Exchange properties#

Exchanges transfer data between Trino nodes for different stages of a query. Adjusting these properties may help to resolve inter-node communication issues or improve network utilization.

Additionally, you can configure the exchange HTTP client usage.

All properties described in this page are defined as follows, depending on the deployment type:

  • Kubernetes: In the additionalProperties section of the the top-level coordinator and worker nodes in the values.yaml file.

  • Starburst Admin In the files/coordinator/config.properties.j2 and files/worker/config.properties.j2 files.

exchange.client-threads#

  • Type: integer

  • Minimum value: 1

  • Default value: 25

Number of threads used by exchange clients to fetch data from other Trino nodes. A higher value can improve performance for large clusters or clusters with very high concurrency, but excessively high values may cause a drop in performance due to context switches and additional memory usage.
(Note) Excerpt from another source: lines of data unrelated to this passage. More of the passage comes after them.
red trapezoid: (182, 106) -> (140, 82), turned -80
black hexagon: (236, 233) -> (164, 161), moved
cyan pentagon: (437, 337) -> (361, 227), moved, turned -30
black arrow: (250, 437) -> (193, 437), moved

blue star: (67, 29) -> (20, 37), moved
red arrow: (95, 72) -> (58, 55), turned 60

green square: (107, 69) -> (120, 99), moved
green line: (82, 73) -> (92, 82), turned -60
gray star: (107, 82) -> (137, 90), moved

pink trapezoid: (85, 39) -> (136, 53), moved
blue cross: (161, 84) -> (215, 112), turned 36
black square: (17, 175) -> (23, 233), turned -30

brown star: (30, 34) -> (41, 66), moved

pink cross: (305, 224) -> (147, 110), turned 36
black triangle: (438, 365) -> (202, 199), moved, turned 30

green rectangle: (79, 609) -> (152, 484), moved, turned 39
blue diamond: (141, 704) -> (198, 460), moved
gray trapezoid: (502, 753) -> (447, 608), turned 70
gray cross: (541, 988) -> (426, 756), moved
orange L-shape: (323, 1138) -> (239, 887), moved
exchange.concurrent-request-multiplier#

  • Type: integer

  • Minimum value: 1

  • Default value: 3

Multiplier determining the number of concurrent requests relative to available buffer memory. The maximum number of requests is determined using a heuristic of the number of clients that can fit into available buffer space, based on average buffer usage per request times this multiplier. For example, with an exchange.max-buffer-size of 32 MB and 20 MB already used and average size per request being 2MB, the maximum number of clients is multiplier * ((32MB - 20MB) / 2MB) = multiplier * 6. Tuning this value adjusts the heuristic, which may increase concurrency and improve network utilization.
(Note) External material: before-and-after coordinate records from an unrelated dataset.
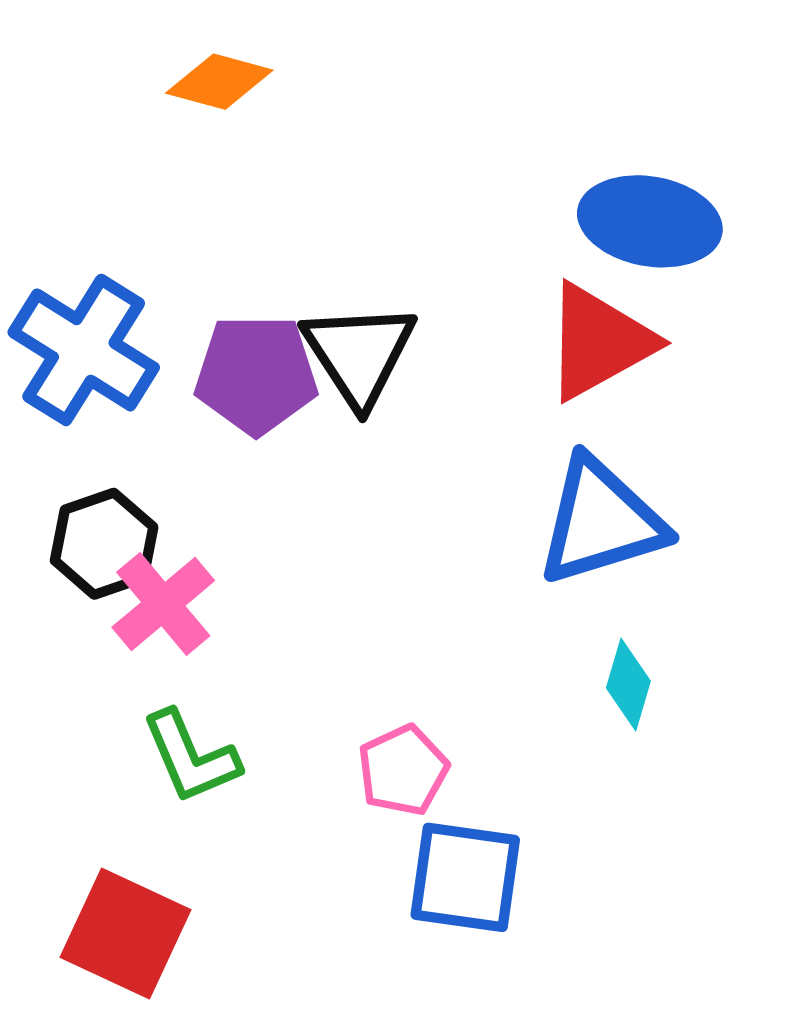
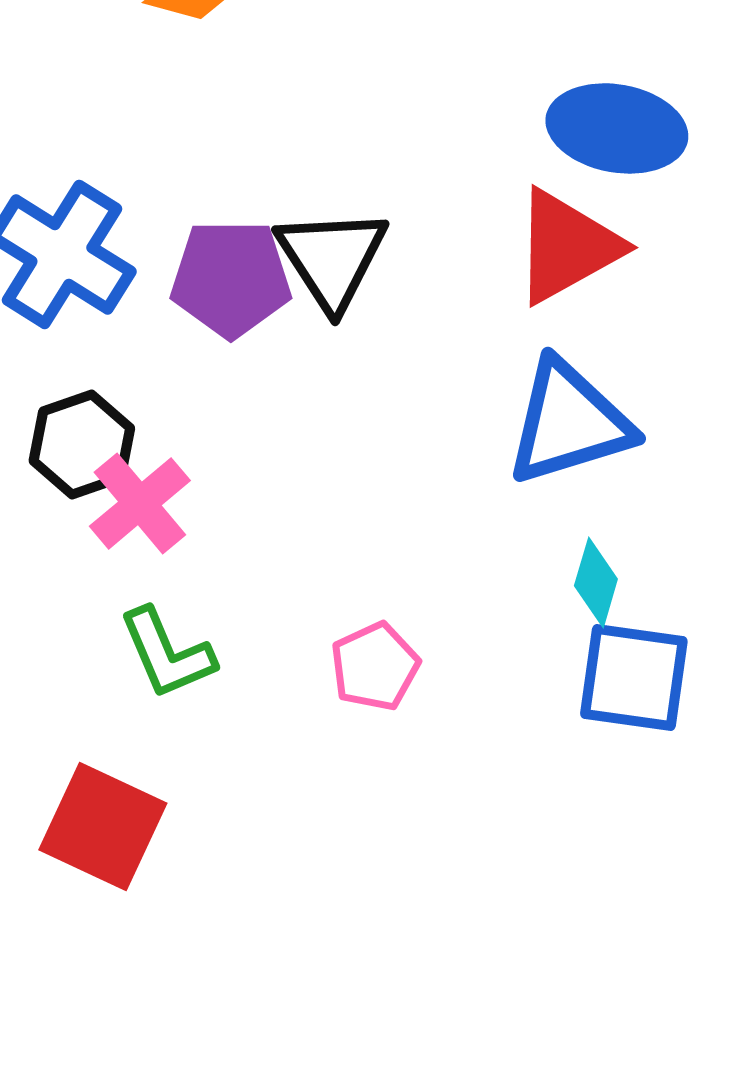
blue square: (465, 877) -> (634, 677), moved

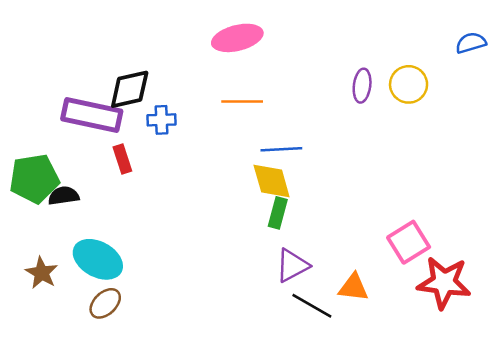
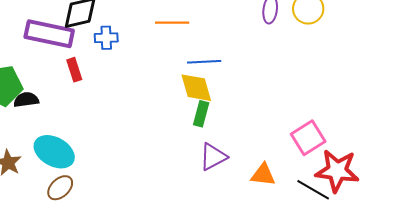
black line: (312, 306) -> (313, 190), moved

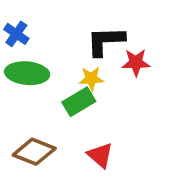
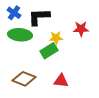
black L-shape: (106, 41) -> (39, 17), moved
red triangle: (100, 155) -> (61, 81), turned -35

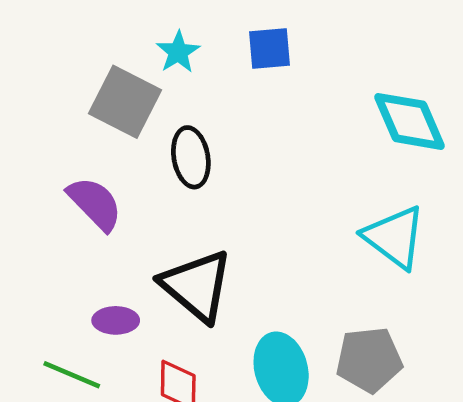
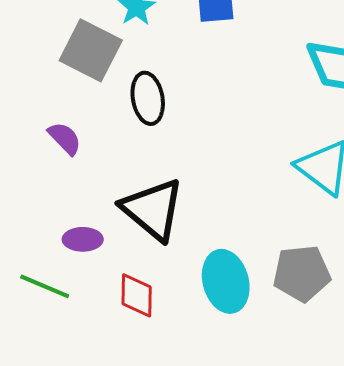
purple semicircle: (95, 204) -> (65, 138), size x0.7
exchange.compression-codec#

  • Type: string

  • Allowed values: NONE, LZ4, ZSTD

  • Default value: NONE

The compression codec to use for File compression and decompression when exchanging data between nodes and the exchange storage with Fault-tolerant execution mode. Defaults to LZ4.

exchange.data-integrity-verification#

  • Type: string

  • Allowed values: NONE, ABORT, RETRY

  • Default value: ABORT

Configure the resulting behavior of data integrity issues. By default, ABORT causes queries to be aborted when data integrity issues are detected as part of the built-in verification. Setting the property to NONE disables the verification. RETRY causes the data exchange to be repeated when integrity issues are detected.

exchange.max-buffer-size#

Size of buffer in the exchange client that holds data fetched from other nodes before it is processed. A larger buffer can increase network throughput for larger clusters, and thus decrease query processing time, but reduces the amount of memory available for other usages.

exchange.max-response-size#

  • Type: data size

  • Minimum value: 1MB

  • Default value: 16MB

Maximum size of a response returned from an exchange request. The response is placed in the exchange client buffer, which is shared across all concurrent requests for the exchange.

Increasing the value may improve network throughput, if there is high latency. Decreasing the value may improve query performance for large clusters as it reduces skew, due to the exchange client buffer holding responses for more tasks, rather than hold more data from fewer tasks.

sink.max-buffer-size#

Output buffer size for task data that is waiting to be pulled by upstream tasks. If the task output is hash partitioned, then the buffer is shared across all of the partitioned consumers. Increasing this value may improve network throughput for data transferred between stages, if the network has high latency, or if there are many nodes in the cluster.

sink.max-broadcast-buffer-size#

  • Type data size

  • Default value: 200MB

Broadcast output buffer size for task data that is waiting to be pulled by upstream tasks. The broadcast buffer is used to store and transfer build side data for replicated joins. If the buffer is too small, it prevents scaling of join probe side tasks, when new nodes are added to the cluster.